Task directions:
A precise reproduction of every record below is needed, minus the pictures.
Data extract below:
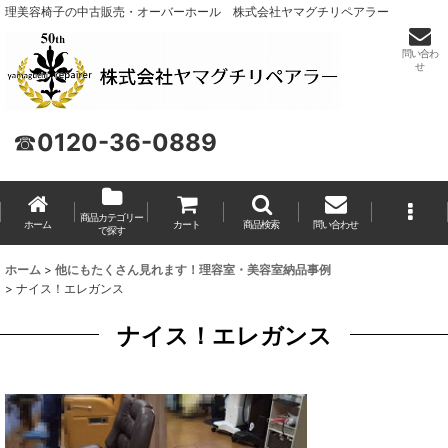
理美容椅子の中古販売・オーバーホール 株式会社ヤマグチリペアラー
問い合わ
せ
☎
0120-36-0889
商品カテゴリー
ホーム
カート
商品検索
問い合わせ
で探す
ホーム
>
他にもたくさん見れます！理容室・美容室納品事例
>
ナイス！エレガンス
ナイス！エレガンス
End of Data extract.
Exercise answer:
理美容椅子の中古販売・オーバーホール 株式会社ヤマグチリペアラー
問い合わ
せ
☎
0120-36-0889
商品カテゴリー
ホーム
カート
商品検索
問い合わせ
で探す
ホーム
>
他にもたくさん見れます！理容室・美容室納品事例
>
ナイス！エレガンス
ナイス！エレガンス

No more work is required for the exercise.